Kończąc niedzielną wizytą w Salwadorze swą czterodniową podróż, w czasie której odwiedził także Meksyk i Peru, Bush wyraził zadowolenie z powodu zakończenia w Ameryce Środkowej okresu krwawych wojen domowych i ustanowienia tam demokracji.
Bush omawiał z przywódcami państw Ameryki Środkowej amerykańską ofertę, dotyczącą zawarcia układu w sprawie regionalnej strefy wolnego handlu. Pięć krajów Ameryki Środkowej, bez Panamy i Belize, wyeksportowało do USA w 2000 roku towary o wartości 8,3 mld dolarów, a importowało z USA towary o wartości 11,5 mld dolarów. Układ, jak podkreślał Bush, pomógłby w zmniejszeniu tych dysproporcji i rozwoju regionu.

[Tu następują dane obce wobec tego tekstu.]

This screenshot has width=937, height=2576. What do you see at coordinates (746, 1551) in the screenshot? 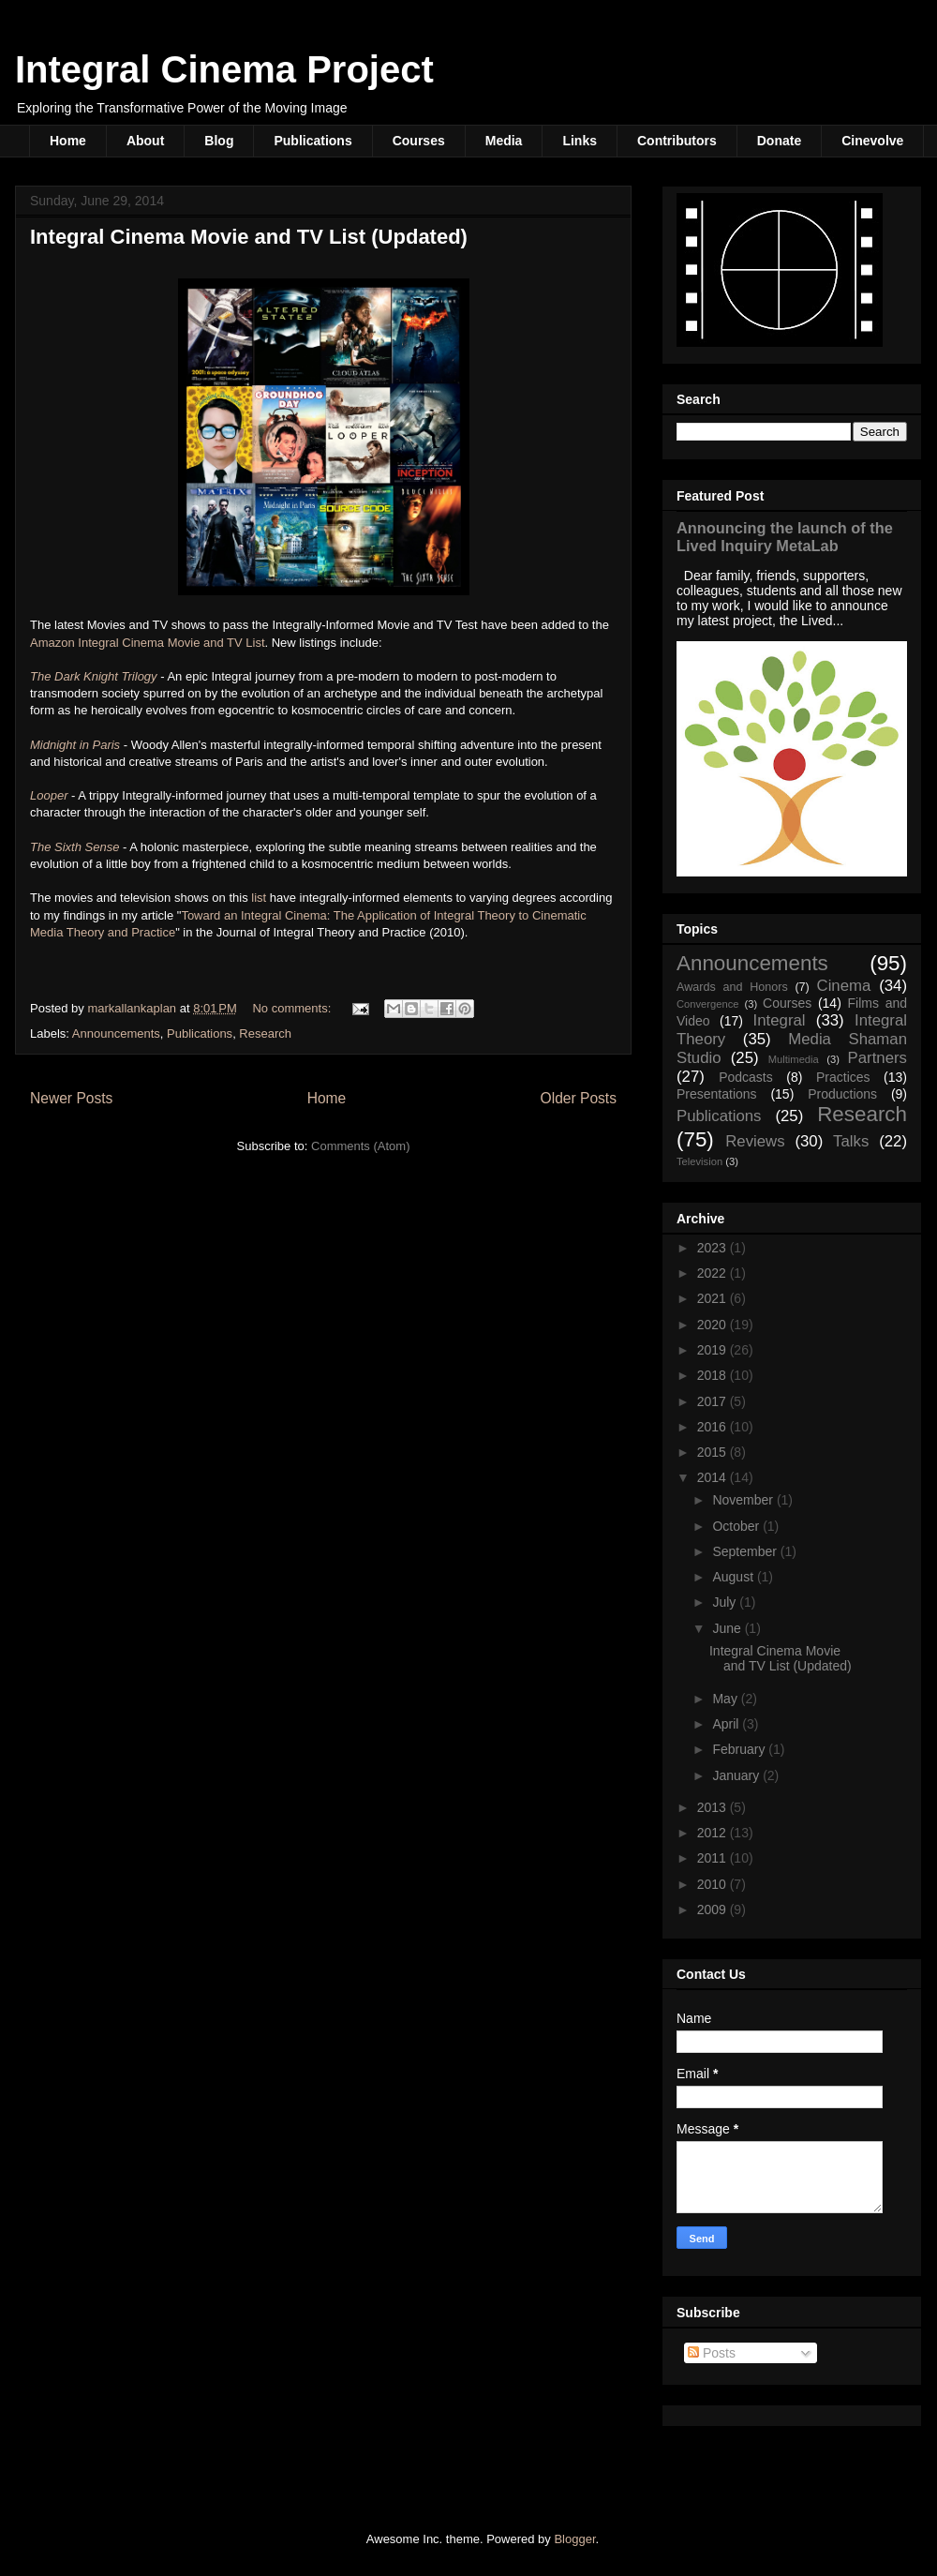 I see `September` at bounding box center [746, 1551].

Tematem rozmów Busha w San Salvador były także napięcia w stosunkach z krajami regionu, wynikające z utrudnień w zakresie emigracji zarobkowej do Stanów Zjednoczonych.
W przeddzień wizyty prezydenta USA w Salwadorze biskupi katoliccy Ameryki Środkowej przesłali na jego ręce list z apelem o "bardziej solidarne" traktowanie nielegalnych imigrantów, którzy masowo próbują przedostawać się do USA w poszukiwaniu pracy.